◆ Instructions for the task
Reproduce the entries word for word, and omit any picture you find in them.

◆ Exercise material
* * * * *

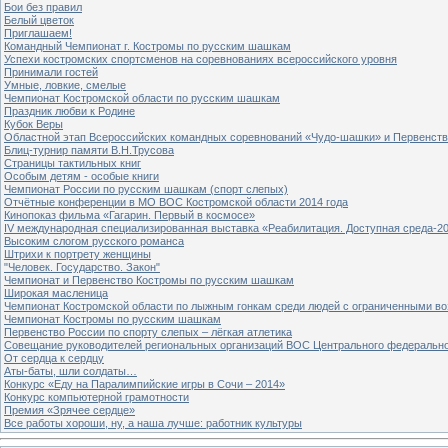
Бои без правил
Белый цветок
Приглашаем!
Командный Чемпионат г. Костромы по русским шашкам
Успехи костромских спортсменов на соревнованиях всероссийского уровня
Принимали гостей
Умные, ловкие, смелые
Чемпионат Костромской области по русским шашкам
Праздник любви к Родине
Кубок Веры
Областной этап Всероссийских командных соревнований «Чудо-шашки» и Первенст
Блиц-турнир памяти В.Н.Трусова
Страницы тактильных книг
Особым детям - особые книги
Чемпионат России по русским шашкам (спорт слепых)
Отчётные конференции в МО ВОС Костромской области 2014 года
Кинопоказ фильма «Гагарин. Первый в космосе»
IV международная специализированная выставка «Реабилитация. Доступная среда-2
Высоким слогом русского романса
Штрихи к портрету женщины
"Человек. Государство. Закон"
Чемпионат и Первенство Костромы по русским шашкам
Широкая масленица
Чемпионат Костромской области по лыжным гонкам среди людей с ограниченными в
Чемпионат Костромы по русским шашкам
Первенство России по спорту слепых – лёгкая атлетика
Совещание руководителей региональных организаций ВОС Центрального федерально
От сердца к сердцу
Аты-баты, шли солдаты…
Конкурс «Еду на Паралимпийские игры в Сочи – 2014»
Конкурс компьютерной грамотности
Премия «Зрячее сердце»
Все работы хороши, ну, а наша лучше: работник культуры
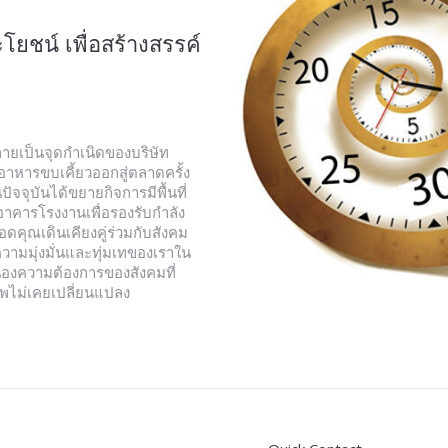
ะโยชน์ เพื่อสร้างสรรค์
ลายเป็นจุดกำเนิดของบริษัท
าหารขบเคี้ยวออกสู่ตลาดครั้ง
นปัจจุบันได้ขยายกิจการมีพื้นที่
ิ่มอาคารโรงงานเพื่อรองรับกำลัง
ดคุณเดินเคียงคู่ร่วมกับสังคม
ความมุ่งมั่นและทุ่มเทของเราใน
องความต้องการของสังคมที่
พไม่เคยเปลี่ยนแปลง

* * * * *

◆ Expected output
Бои без правил
Белый цветок
Приглашаем!
Командный Чемпионат г. Костромы по русским шашкам
Успехи костромских спортсменов на соревнованиях всероссийского уровня
Принимали гостей
Умные, ловкие, смелые
Чемпионат Костромской области по русским шашкам
Праздник любви к Родине
Кубок Веры
Областной этап Всероссийских командных соревнований «Чудо-шашки» и Первенст
Блиц-турнир памяти В.Н.Трусова
Страницы тактильных книг
Особым детям - особые книги
Чемпионат России по русским шашкам (спорт слепых)
Отчётные конференции в МО ВОС Костромской области 2014 года
Кинопоказ фильма «Гагарин. Первый в космосе»
IV международная специализированная выставка «Реабилитация. Доступная среда-2
Высоким слогом русского романса
Штрихи к портрету женщины
"Человек. Государство. Закон"
Чемпионат и Первенство Костромы по русским шашкам
Широкая масленица
Чемпионат Костромской области по лыжным гонкам среди людей с ограниченными в
Чемпионат Костромы по русским шашкам
Первенство России по спорту слепых – лёгкая атлетика
Совещание руководителей региональных организаций ВОС Центрального федерально
От сердца к сердцу
Аты-баты, шли солдаты…
Конкурс «Еду на Паралимпийские игры в Сочи – 2014»
Конкурс компьютерной грамотности
Премия «Зрячее сердце»
Все работы хороши, ну, а наша лучше: работник культуры
ะโยชน์ เพื่อสร้างสรรค์
ลายเป็นจุดกำเนิดของบริษัท
าหารขบเคี้ยวออกสู่ตลาดครั้ง
นปัจจุบันได้ขยายกิจการมีพื้นที่
ิ่มอาคารโรงงานเพื่อรองรับกำลัง
ดคุณเดินเคียงคู่ร่วมกับสังคม
ความมุ่งมั่นและทุ่มเทของเราใน
องความต้องการของสังคมที่
พไม่เคยเปลี่ยนแปลง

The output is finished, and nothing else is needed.